Look through the data below. Pick out the lines holding the string "Netflix".

[Collected data]
▬▬▬▬▬▬

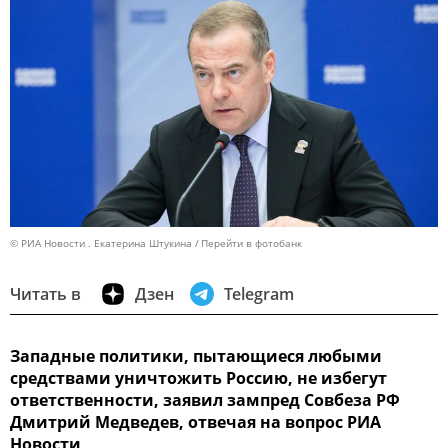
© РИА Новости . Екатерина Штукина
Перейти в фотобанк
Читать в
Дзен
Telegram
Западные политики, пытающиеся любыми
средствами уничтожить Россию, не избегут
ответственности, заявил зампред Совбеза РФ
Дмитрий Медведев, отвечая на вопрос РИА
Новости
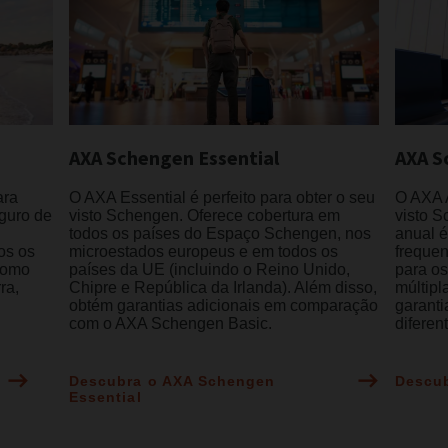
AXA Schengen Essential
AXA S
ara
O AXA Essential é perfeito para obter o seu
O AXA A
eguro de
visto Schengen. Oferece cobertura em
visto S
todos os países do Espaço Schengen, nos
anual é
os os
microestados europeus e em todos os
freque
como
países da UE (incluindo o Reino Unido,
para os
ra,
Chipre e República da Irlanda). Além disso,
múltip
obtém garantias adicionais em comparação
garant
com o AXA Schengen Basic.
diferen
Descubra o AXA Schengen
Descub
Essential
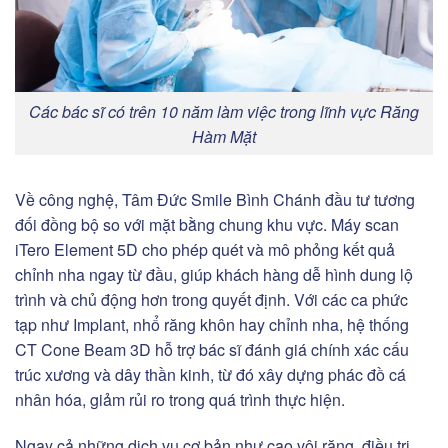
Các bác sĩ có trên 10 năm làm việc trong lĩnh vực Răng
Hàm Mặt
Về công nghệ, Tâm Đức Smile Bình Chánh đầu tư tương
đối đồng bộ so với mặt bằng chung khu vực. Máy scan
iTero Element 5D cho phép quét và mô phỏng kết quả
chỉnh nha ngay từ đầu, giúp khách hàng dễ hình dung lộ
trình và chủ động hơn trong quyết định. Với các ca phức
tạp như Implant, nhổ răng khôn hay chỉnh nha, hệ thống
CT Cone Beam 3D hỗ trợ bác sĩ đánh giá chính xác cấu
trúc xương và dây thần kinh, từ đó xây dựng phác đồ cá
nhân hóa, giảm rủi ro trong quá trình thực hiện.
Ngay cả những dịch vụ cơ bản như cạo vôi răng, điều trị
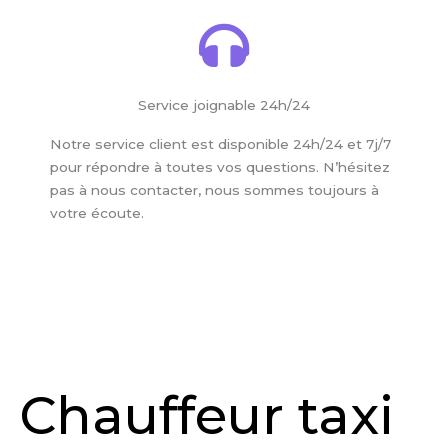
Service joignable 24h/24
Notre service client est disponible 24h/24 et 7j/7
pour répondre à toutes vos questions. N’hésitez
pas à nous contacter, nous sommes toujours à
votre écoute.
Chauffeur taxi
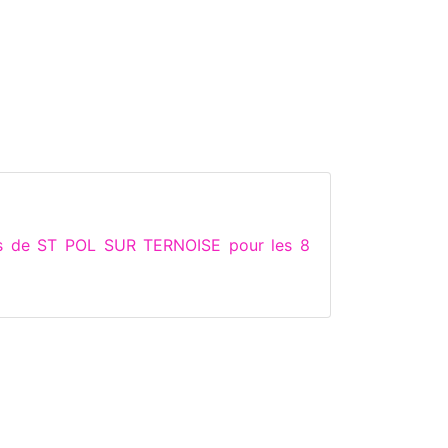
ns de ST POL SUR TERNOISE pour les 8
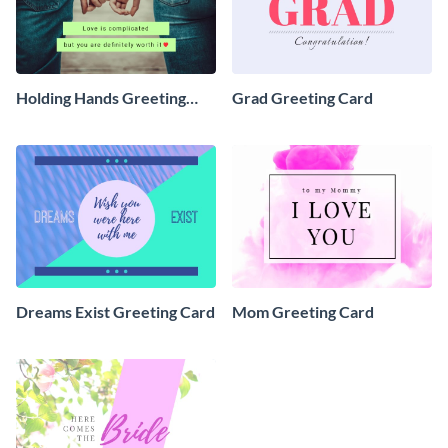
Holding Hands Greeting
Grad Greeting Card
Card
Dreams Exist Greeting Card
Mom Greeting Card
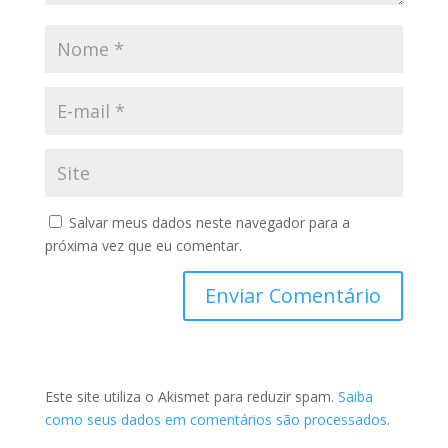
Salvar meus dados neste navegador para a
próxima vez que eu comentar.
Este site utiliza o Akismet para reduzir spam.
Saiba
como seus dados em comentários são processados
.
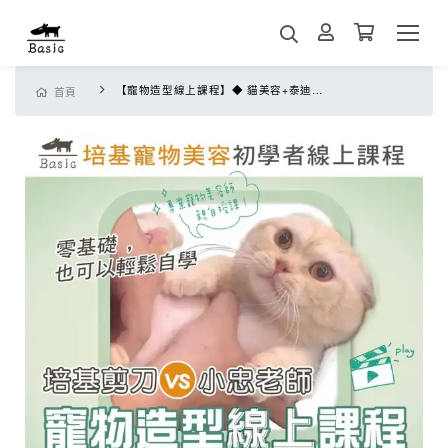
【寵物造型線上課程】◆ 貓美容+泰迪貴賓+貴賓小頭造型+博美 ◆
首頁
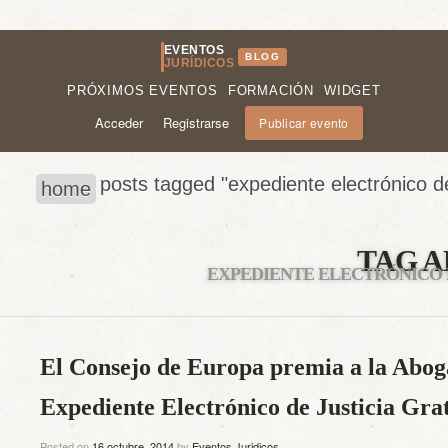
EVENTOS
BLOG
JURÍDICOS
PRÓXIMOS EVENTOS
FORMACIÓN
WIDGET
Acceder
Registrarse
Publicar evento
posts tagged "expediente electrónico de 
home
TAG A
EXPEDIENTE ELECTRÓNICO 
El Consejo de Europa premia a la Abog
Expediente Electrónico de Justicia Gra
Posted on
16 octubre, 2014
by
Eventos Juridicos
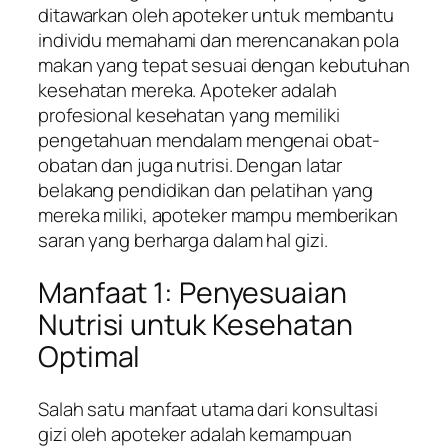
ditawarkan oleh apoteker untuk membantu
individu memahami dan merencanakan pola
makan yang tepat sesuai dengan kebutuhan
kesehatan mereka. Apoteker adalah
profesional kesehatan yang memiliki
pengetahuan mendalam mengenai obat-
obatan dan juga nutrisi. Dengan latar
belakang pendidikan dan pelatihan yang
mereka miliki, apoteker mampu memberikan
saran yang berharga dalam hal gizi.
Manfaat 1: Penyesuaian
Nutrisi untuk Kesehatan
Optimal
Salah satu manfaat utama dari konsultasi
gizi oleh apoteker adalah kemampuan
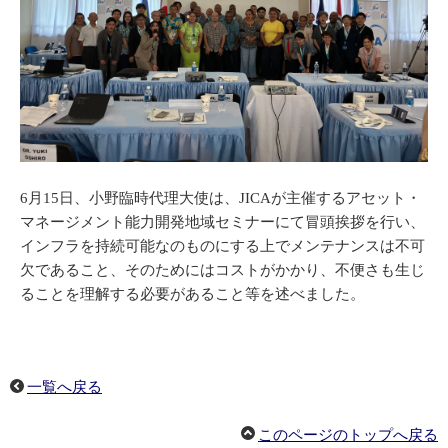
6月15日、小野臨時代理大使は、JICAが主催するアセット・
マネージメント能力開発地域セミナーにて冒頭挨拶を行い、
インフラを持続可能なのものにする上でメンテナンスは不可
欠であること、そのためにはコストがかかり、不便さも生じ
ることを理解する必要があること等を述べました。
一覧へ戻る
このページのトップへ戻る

▬▬▬▬▬▬

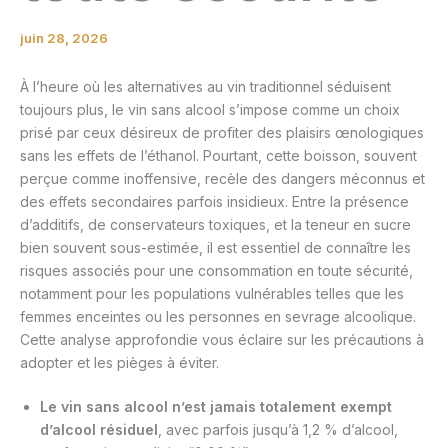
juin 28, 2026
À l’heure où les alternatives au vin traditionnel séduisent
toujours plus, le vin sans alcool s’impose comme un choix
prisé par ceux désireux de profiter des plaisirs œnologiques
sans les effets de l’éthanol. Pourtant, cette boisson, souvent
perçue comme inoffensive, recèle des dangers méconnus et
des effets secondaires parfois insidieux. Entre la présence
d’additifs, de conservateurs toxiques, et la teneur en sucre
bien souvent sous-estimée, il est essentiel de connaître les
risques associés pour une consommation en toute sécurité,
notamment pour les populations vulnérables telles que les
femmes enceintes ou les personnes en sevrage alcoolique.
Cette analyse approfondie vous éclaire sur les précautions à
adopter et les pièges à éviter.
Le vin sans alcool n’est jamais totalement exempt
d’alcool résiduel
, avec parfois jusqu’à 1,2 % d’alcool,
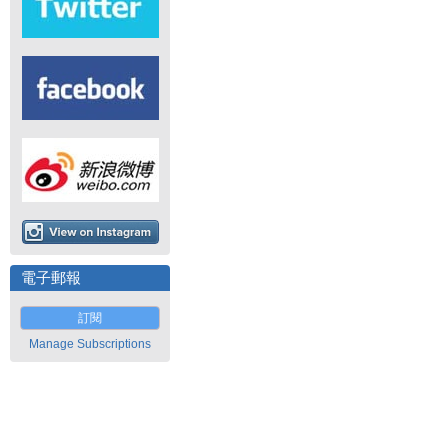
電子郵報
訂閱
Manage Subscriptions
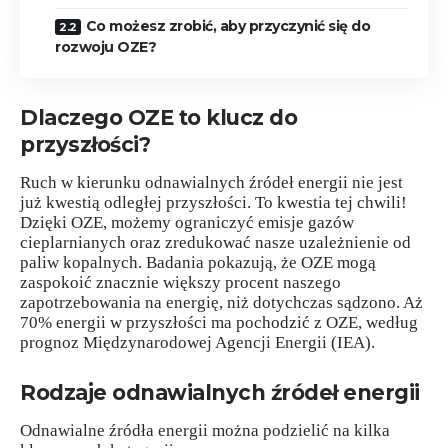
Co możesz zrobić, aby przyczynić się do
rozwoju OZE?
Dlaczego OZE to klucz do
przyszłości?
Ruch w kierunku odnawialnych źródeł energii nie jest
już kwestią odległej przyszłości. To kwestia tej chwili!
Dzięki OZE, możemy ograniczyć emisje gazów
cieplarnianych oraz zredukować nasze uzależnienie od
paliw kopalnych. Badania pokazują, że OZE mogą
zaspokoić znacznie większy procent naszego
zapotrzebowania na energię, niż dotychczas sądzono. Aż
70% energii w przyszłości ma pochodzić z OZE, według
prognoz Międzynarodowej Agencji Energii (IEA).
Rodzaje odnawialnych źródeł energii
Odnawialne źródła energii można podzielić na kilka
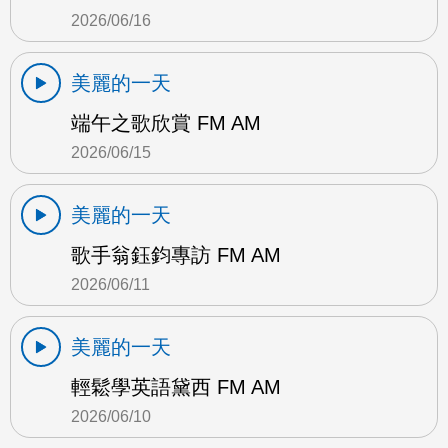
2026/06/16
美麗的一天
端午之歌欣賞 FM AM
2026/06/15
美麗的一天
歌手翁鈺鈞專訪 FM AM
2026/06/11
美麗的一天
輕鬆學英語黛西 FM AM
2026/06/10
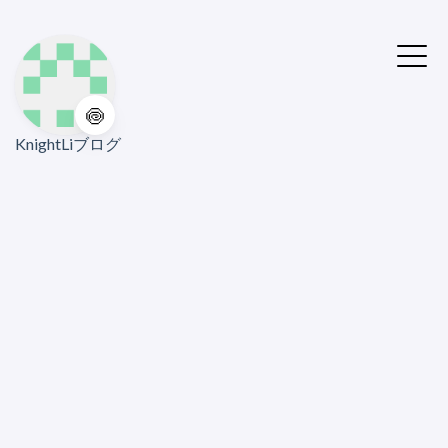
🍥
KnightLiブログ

▬▬▬▬▬▬

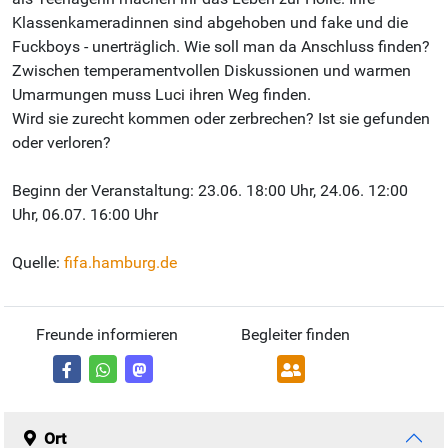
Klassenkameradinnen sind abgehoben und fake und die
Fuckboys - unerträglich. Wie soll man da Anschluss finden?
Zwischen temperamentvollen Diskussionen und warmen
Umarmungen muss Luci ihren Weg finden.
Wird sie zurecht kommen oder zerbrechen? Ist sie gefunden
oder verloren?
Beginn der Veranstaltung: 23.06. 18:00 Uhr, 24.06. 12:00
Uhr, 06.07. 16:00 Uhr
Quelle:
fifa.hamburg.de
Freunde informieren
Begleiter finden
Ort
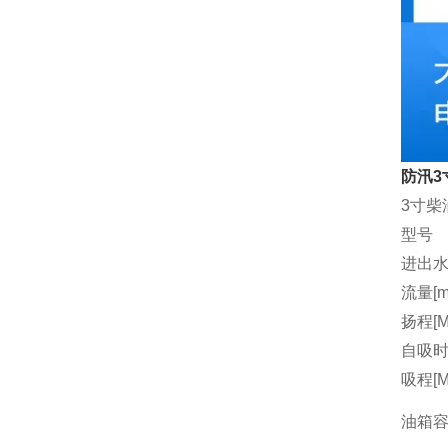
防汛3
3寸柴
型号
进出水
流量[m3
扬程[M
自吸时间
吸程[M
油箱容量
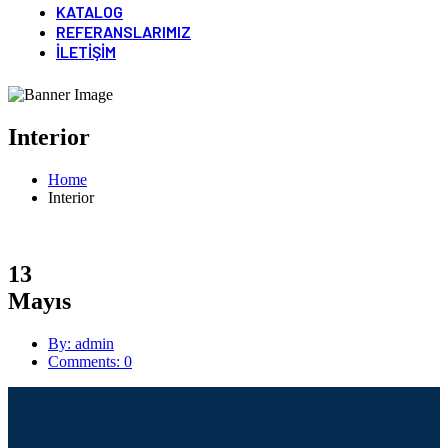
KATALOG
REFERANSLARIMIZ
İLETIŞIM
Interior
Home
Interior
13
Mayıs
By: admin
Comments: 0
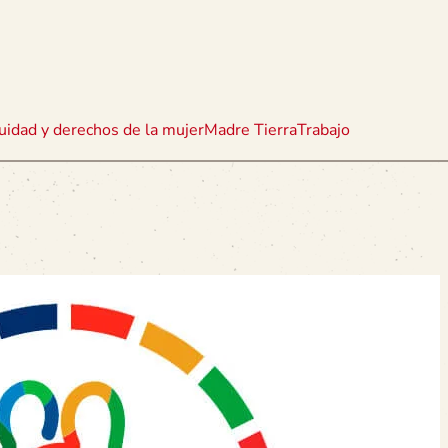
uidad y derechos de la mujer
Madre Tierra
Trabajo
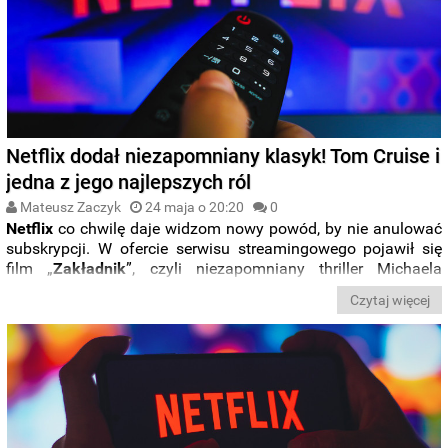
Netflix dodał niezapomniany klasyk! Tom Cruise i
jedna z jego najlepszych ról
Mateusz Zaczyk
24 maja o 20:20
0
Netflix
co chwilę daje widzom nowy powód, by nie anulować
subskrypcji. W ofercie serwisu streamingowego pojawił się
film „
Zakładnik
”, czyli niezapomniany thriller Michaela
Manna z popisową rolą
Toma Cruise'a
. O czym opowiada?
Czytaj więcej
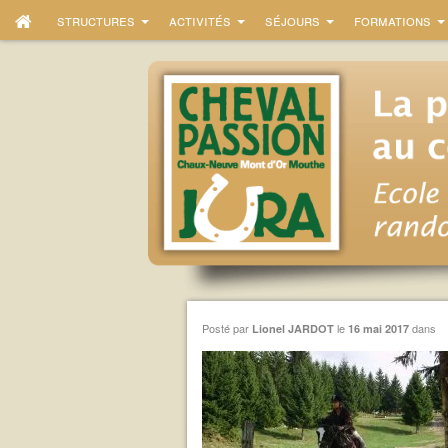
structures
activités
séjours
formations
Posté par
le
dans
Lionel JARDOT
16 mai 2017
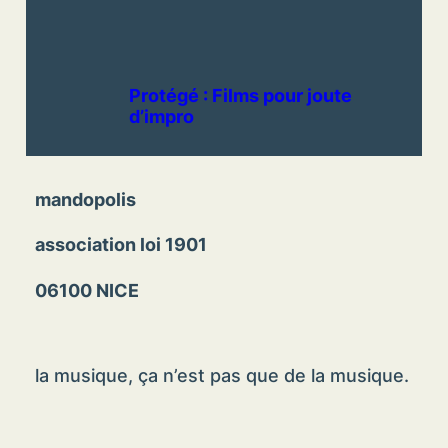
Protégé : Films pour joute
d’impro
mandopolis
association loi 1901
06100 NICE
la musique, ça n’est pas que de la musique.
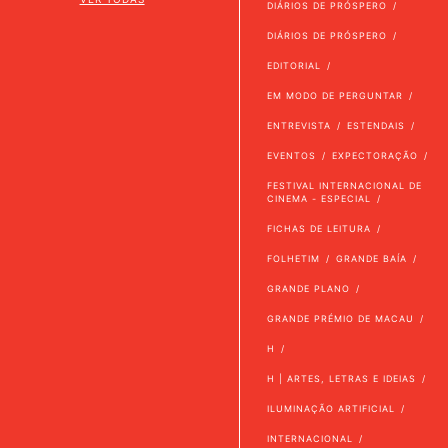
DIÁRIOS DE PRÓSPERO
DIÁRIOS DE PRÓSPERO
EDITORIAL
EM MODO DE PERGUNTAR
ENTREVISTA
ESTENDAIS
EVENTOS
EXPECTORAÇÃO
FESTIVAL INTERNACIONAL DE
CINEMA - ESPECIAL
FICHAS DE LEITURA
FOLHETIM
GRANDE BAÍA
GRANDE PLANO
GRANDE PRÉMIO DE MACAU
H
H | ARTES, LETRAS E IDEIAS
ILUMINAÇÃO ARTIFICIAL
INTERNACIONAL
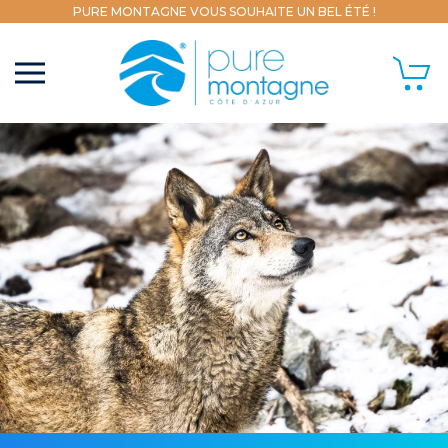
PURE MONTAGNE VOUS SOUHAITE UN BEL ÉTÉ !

▬▬▬▬▬▬

Exercise output:
Netflix dodał niezapomniany klasyk! Tom Cruise i
Netflix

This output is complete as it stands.